The “current group” you referred to is an 11 piece dance band, Spirit of Soul (SOS) that’s been playing together for the last 8 or 9 years. Having a 3 piece horn section makes the group a little unique in this age of synthesized horns. We’ve played The Greenbrier; Virginia Tech; most of the Knoxville Country Clubs; a lot of weddings and galas in the Tri-Cities and for some reason seem to be particularly popular in the NC High Country. We’re a dance band, so that plays a big part in deciding what new tune will make the cut. Our leanings are towards Motown; Earth, Wind & Fire……….a lot of 60’s and 70’s stuff, but we’ll throw in some Bruno Mars, Justin Timberlake, Michael Buble and Meghan Trainor. I love seeing how many millennials sing along with the old tunes we play. Some of this stuff is timeless. Fred Goodwin (keyboards) and Melanie Aldridge (trumpet/vocals) do most of our arrangements and I have to say never simplify it. This band prides themselves on playing some tough pieces and not taking the easy way out. It’s more work, but a better sounding end result. Last month we were fortunate to have John Gardner join us on drums. John’s been a session drummer and Grand Ol Opry house drummer forever and has played with everybody in Nashville.
As the least talented in the group, I handle the bulk of lead vocals. I tell the band all the time, anyone can sound good with that kind of talent behind them. You know, it’s therapeutic. It may have been a hectic week. Life may be a little tough. Then you get on stage and your alter ego has this incredible opportunity to just sing and hopefully allow the audience that same chance to escape for a few hours. It’s a hobby for us, but definitely hard work. In a typical gig we’ll play 40-45 songs. Wouldn’t trade it for anything! You never know when the ride will end, but I hope it’s no time soon.

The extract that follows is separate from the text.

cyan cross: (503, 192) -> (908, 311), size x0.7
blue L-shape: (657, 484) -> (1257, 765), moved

BRIAN: And, you and I met through our work and quickly realized we make great friends because we share a lot in common and know a lot of the same folks. Tell people what you do and how they can find out more about your work so they can get involved!
JEFF: I love getting to know people and learning their story. Where have you been? Where are you today? Where do you want to go? The business world in 2017 is often a reflection of our instant gratification society in that we don’t take the time to get to know one another. Building and developing those relationships is the most rewarding thing I do professionally.

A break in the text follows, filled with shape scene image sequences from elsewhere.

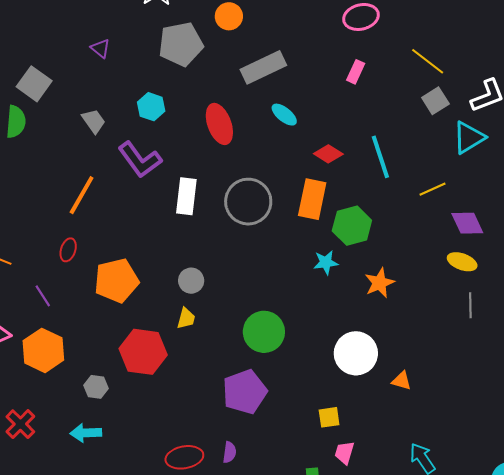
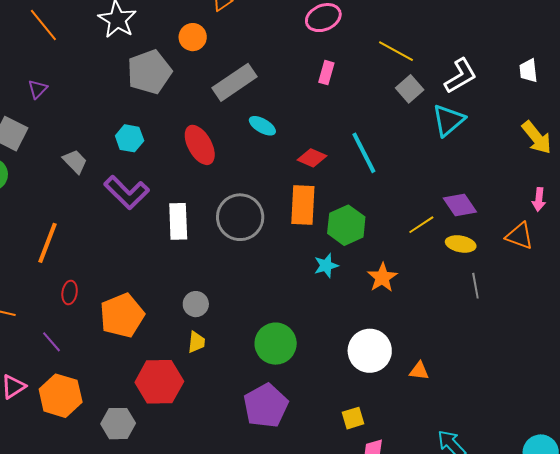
purple triangle: (100, 48) -> (38, 89), moved, turned 45
yellow line: (433, 189) -> (421, 225), moved
orange line: (82, 195) -> (48, 243), moved
gray hexagon: (96, 387) -> (118, 424), size x1.4

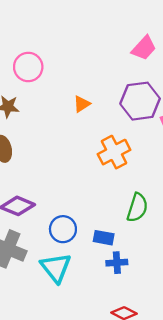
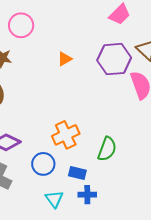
orange cross: (114, 152) -> (66, 135), moved
cyan triangle: (56, 268) -> (54, 199), moved, size x0.7

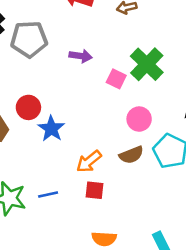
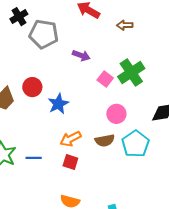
blue star: (51, 129) -> (58, 104), moved

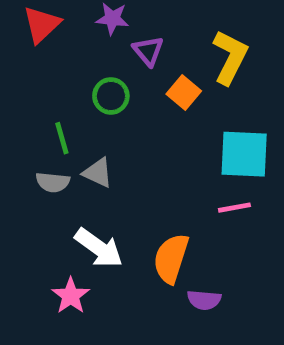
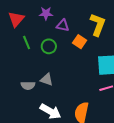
purple triangle: (148, 51) -> (63, 26), turned -32
green line: (62, 138) -> (27, 43), moved

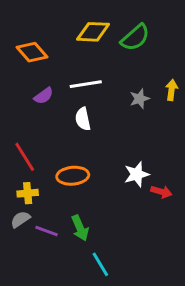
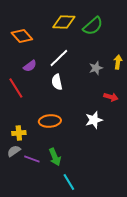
white line: (86, 84) -> (59, 58), turned -35
red line: (25, 157) -> (16, 88), moved
red arrow: (161, 192) -> (111, 97), moved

We have a couple of great publications that I’m proud to represent. The Business Journal of Tri-Cities Tennessee/Virginia is a publication that, since 1988, seeks to deliver information to help businesses, whether a one-woman startup or an international giant, grow and prosper locally or globally. We just had the opportunity to publish a centennial magazine for the City of Kingsport’s 100th anniversary. It was an honor to have had the invitation from Kingsport to do it. This year will mark the 25th anniversary of a couple of events The Business Journal hosts. “Healthcare Heroes” is a celebration of the folks who by going above and beyond the call of duty every day, help to make our region a healthier and better place to live. Nominations are currently open for this year’s event. The other event, “40 Under Forty”, recognizes young businesspersons who excel both professionally and in service to his or her community. I encourage your readers to consider nominating someone they know and admire for either of these honors. They can go to bjournal.com and follow the link for either event.
The other print product, The Johnson City News & Neighbor, is a weekly community newspaper that is carrier-delivered every Wednesday to 31,000 homes in the Johnson City, Jonesborough, Washington County market. We publish the good news of the community including a lot of middle school, high school and local college sports. It’s the biggest home delivery of any newspaper from Knoxville to Roanoke.